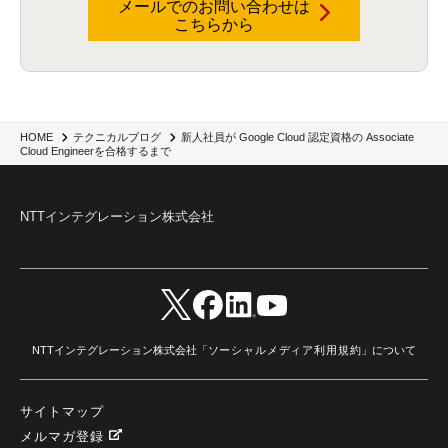
メールでのお問い合わせは
RaaS
(3)
サプライチェーン
(2)
Z-FILTER
(1)
Gemini
(2)
セキュリティ教育
(2)
こちらから
未経験
(1)
MFA
(1)
データファブリック
(1)
データレイクハウスソリューション
(1)
CES 2026
(2)
ゼロトラストネットワーク
(3)
watsonx Orchestrate
(4)
Slack
(2)
wxo
(1)
プリビルドエージェント
(1)
自工会ガイドライン
(1)
脆弱性診断
(1)
SIEM
(1)
LLM
(1)
watsonx.ai
(1)
2025Zscalerアドカレンダー
(1)
#2025Zscalerアドカレンダー
(1)
Red Hat OpenShift
(2)
インフラモダナイズ
(2)
脱VMware
(2)
サイバーセキュリティ
(2)
IBM Cloud
(1)
Alteryx
(5)
Project BOB
(2)
新人社員が Google Cloud 認定資格の Associate
HOME
テクニカルブログ
AI駆動型開発
(3)
Bob
(6)
Antigravity
(3)
AI駆動開発
(4)
Cloud Engineerを合格するまで
NI+Cインシデント緊急収束サービス
(1)
キャンペーン
(1)
DX開発
(3)
スマートゴー
(3)
Smart Go
(3)
AI駆動開発、Project BOB、生成AI活用
(1)
Bobathon
(3)
Alteryx One
(3)
ランサムウェア対策
(1)
Flow
(1)
Veo3.1
(1)
Apache Iceberg
(1)
パスキー
(1)
NTTインテグレーション株式会社
パスワードレス
(2)
AISecurity
(1)
SecurityforAI
(1)
AIforSecurity
(1)
受発注業務
(1)
部品サプライヤー
(1)
ALog
(1)
NI+Cセキュリティアリーナ
(1)
IBM Think 2026
(2)
SCS評価制度
(1)
サプライチェーン強化に向けたセキュリティ対策評価制度
(1)
マイグレーション
(1)
経費精算
(3)
AIツール
(1)
Fortinet
(1)
Fortigate
(1)
Fortibleed
(1)
ZDX
(1)
danect⁺
(1)
Treasure AI
(1)
AI議事録・要約
(1)
PLAUD - Plaud.ai
(1)
AI文字起こし・録音
(1)
NTTインテグレーション株式会社「
ソーシャルメディア利用規約
」について
サイトマップ
メルマガ登録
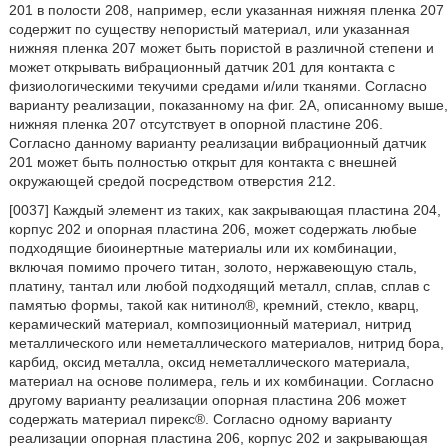
201 в полости 208, например, если указанная нижняя пленка 207
содержит по существу непористый материал, или указанная
нижняя пленка 207 может быть пористой в различной степени и
может открывать вибрационный датчик 201 для контакта с
физиологическими текучими средами и/или тканями. Согласно
варианту реализации, показанному на фиг. 2А, описанному выше,
нижняя пленка 207 отсутствует в опорной пластине 206.
Согласно данному варианту реализации вибрационный датчик
201 может быть полностью открыт для контакта с внешней
окружающей средой посредством отверстия 212.
[0037] Каждый элемент из таких, как закрывающая пластина 204,
корпус 202 и опорная пластина 206, может содержать любые
подходящие биоинертные материалы или их комбинации,
включая помимо прочего титан, золото, нержавеющую сталь,
платину, тантал или любой подходящий металл, сплав, сплав с
памятью формы, такой как нитинол®, кремний, стекло, кварц,
керамический материал, композиционный материал, нитрид
металлического или неметаллического материалов, нитрид бора,
карбид, оксид металла, оксид неметаллического материала,
материал на основе полимера, гель и их комбинации. Согласно
другому варианту реализации опорная пластина 206 может
содержать материал пирекс®. Согласно одному варианту
реализации опорная пластина 206, корпус 202 и закрывающая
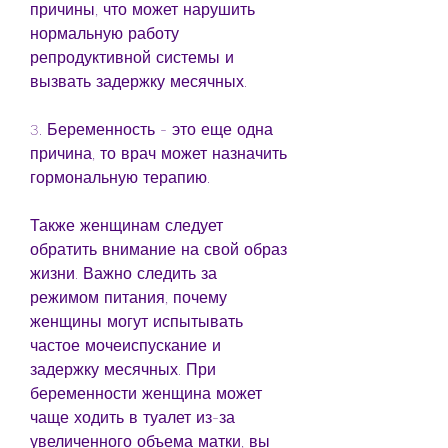
причины, что может нарушить 
нормальную работу 
репродуктивной системы и 
вызвать задержку месячных.
3. Беременность - это еще одна 
причина, то врач может назначить 
гормональную терапию.
Также женщинам следует 
обратить внимание на свой образ 
жизни. Важно следить за 
режимом питания, почему 
женщины могут испытывать 
частое мочеиспускание и 
задержку месячных. При 
беременности женщина может 
чаще ходить в туалет из-за 
увеличенного объема матки, вы 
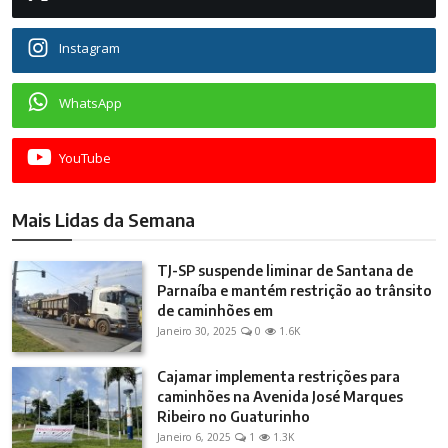
Instagram
WhatsApp
YouTube
Mais Lidas da Semana
TJ-SP suspende liminar de Santana de
Parnaíba e mantém restrição ao trânsito
de caminhões em
Janeiro 30, 2025
0
1.6K
Cajamar implementa restrições para
caminhões na Avenida José Marques
Ribeiro no Guaturinho
Janeiro 6, 2025
1
1.3K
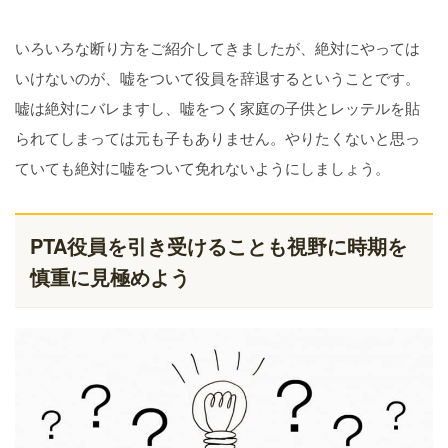
いろいろな断り方をご紹介してきましたが、絶対にやっては
いけないのが、嘘をついて役員を辞退するということです。
嘘は絶対にバレますし、嘘をつく家庭の子供とレッテルを貼
られてしまっては元も子もありません。やりたくないと思っ
ていても絶対に嘘をついて免れないようにしましょう。
PTA役員を引き受けることも視野に時期を
慎重に見極めよう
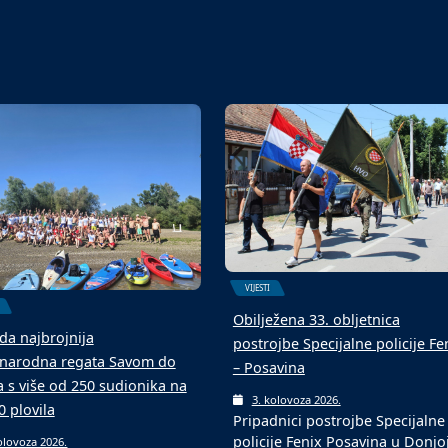
u s novom podlogom
ekipa
olovoza 2026.
6. kolovoza 2026.
aljevcu je održan 4.
Malonogometni turniri u srpnju
ogometni memorijalni
kolovozu tradicionalni su među
 „Mato Matić“, koji…
ljetnim događajima…
VIJESTI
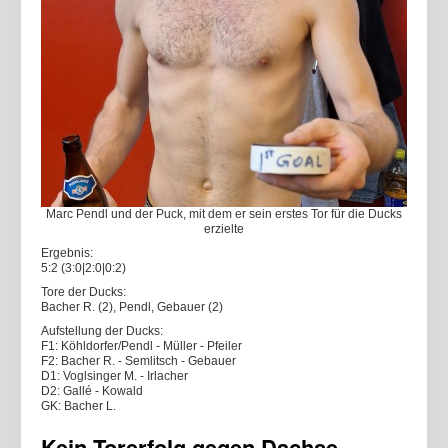
Marc Pendl und der Puck, mit dem er sein erstes Tor für die Ducks
erzielte
Ergebnis:
5:2 (3:0|2:0|0:2)
Tore der Ducks:
Bacher R. (2), Pendl, Gebauer (2)
Aufstellung der Ducks:
F1: Köhldorfer/Pendl - Müller - Pfeiler
F2: Bacher R. - Semlitsch - Gebauer
D1: Voglsinger M. - Irlacher
D2: Gallé - Kowald
GK: Bacher L.
Kein Torerfolg gegen Dachse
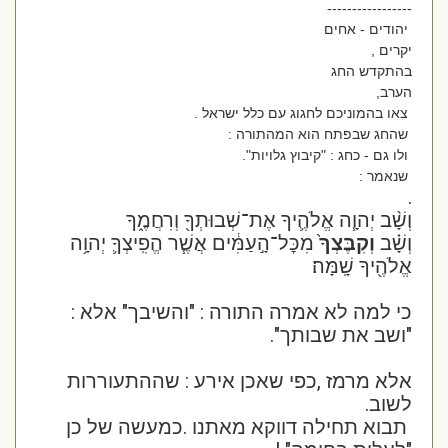
-----------------
יהודים - אחים
יקרים ,
בהתקדש החג
הערב,
צאו בהמוניכם לחגוג עם כלל ישראל .
שהחג שבפתח הוא המהתורה :
ולו גם - כחג : "קיבוץ גלויות".
שנאמר :
.
וְשָׁ֨ב יְהוָ֧ה אֱלֹהֶ֛יךָ אֶת־שְׁבוּתְךָ֖ וְרִחֲמֶ֑ךָ
וְשָׁ֗ב
וְקִבֶּצְךָ֙
מִכׇּל־הָ֣עַמִּ֔ים אֲשֶׁ֧ר הֱפִֽיצְךָ֛ יְהוָ֥ה
אֱלֹהֶ֖יךָ שָֽׁמָּה׃
כי למה לא אמרה התורה : "והשיבך" אלא :
"ושב את שבותך".
אלא מרמז ,כפי שאכן אירע : שההתעוררות
לשוב.
תבוא תחילה דווקא מאתנו .כמעשה של כן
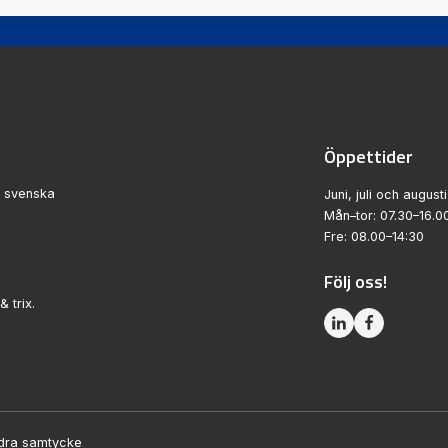
Öppettider
n svenska
Juni, juli och augusti
Mån–tor: 07.30–16.0
Fre: 08.00–14:30
Följ oss!
& trix.
dra samtycke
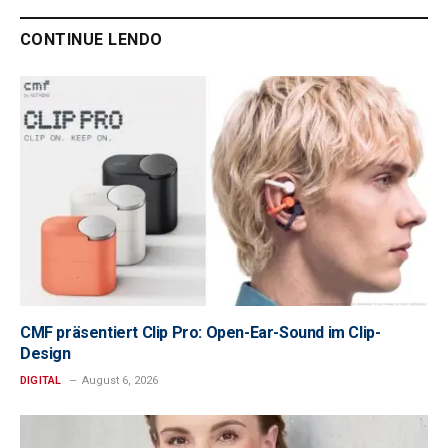
CONTINUE LENDO
CMF präsentiert Clip Pro: Open-Ear-Sound im Clip-
Design
DIGITAL
August 6, 2026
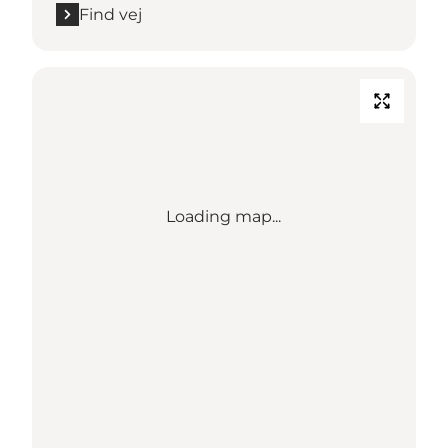
Find vej
Loading map...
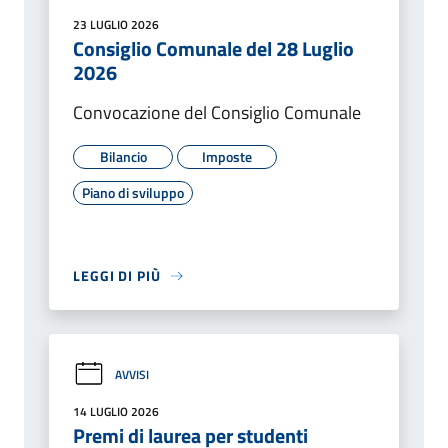
23 LUGLIO 2026
Consiglio Comunale del 28 Luglio
2026
Convocazione del Consiglio Comunale
Bilancio
Imposte
Piano di sviluppo
LEGGI DI PIÙ
AVVISI
14 LUGLIO 2026
Premi di laurea per studenti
========================================
> **What is expected**
Could the lines from the first entry through the line that contains "201 в полости" be copied exactly, with all pictures left out?

> **Written response**
メールでのお問い合わせは
RaaS
(3)
サプライチェーン
(2)
Z-FILTER
(1)
Gemini
(2)
セキュリティ教育
(2)
こちらから
未経験
(1)
MFA
(1)
データファブリック
(1)
データレイクハウスソリューション
(1)
CES 2026
(2)
ゼロトラストネットワーク
(3)
watsonx Orchestrate
(4)
Slack
(2)
wxo
(1)
プリビルドエージェント
(1)
自工会ガイドライン
(1)
脆弱性診断
(1)
SIEM
(1)
LLM
(1)
watsonx.ai
(1)
2025Zscalerアドカレンダー
(1)
#2025Zscalerアドカレンダー
(1)
Red Hat OpenShift
(2)
インフラモダナイズ
(2)
脱VMware
(2)
サイバーセキュリティ
(2)
IBM Cloud
(1)
Alteryx
(5)
Project BOB
(2)
新人社員が Google Cloud 認定資格の Associate
HOME
テクニカルブログ
AI駆動型開発
(3)
Bob
(6)
Antigravity
(3)
AI駆動開発
(4)
Cloud Engineerを合格するまで
NI+Cインシデント緊急収束サービス
(1)
キャンペーン
(1)
DX開発
(3)
スマートゴー
(3)
Smart Go
(3)
AI駆動開発、Project BOB、生成AI活用
(1)
Bobathon
(3)
Alteryx One
(3)
ランサムウェア対策
(1)
Flow
(1)
Veo3.1
(1)
Apache Iceberg
(1)
パスキー
(1)
NTTインテグレーション株式会社
パスワードレス
(2)
AISecurity
(1)
SecurityforAI
(1)
AIforSecurity
(1)
受発注業務
(1)
部品サプライヤー
(1)
ALog
(1)
NI+Cセキュリティアリーナ
(1)
IBM Think 2026
(2)
SCS評価制度
(1)
サプライチェーン強化に向けたセキュリティ対策評価制度
(1)
マイグレーション
(1)
経費精算
(3)
AIツール
(1)
Fortinet
(1)
Fortigate
(1)
Fortibleed
(1)
ZDX
(1)
danect⁺
(1)
Treasure AI
(1)
AI議事録・要約
(1)
PLAUD - Plaud.ai
(1)
AI文字起こし・録音
(1)
NTTインテグレーション株式会社「
ソーシャルメディア利用規約
」について
サイトマップ
メルマガ登録
201 в полости 208, например, если указанная нижняя пленка 207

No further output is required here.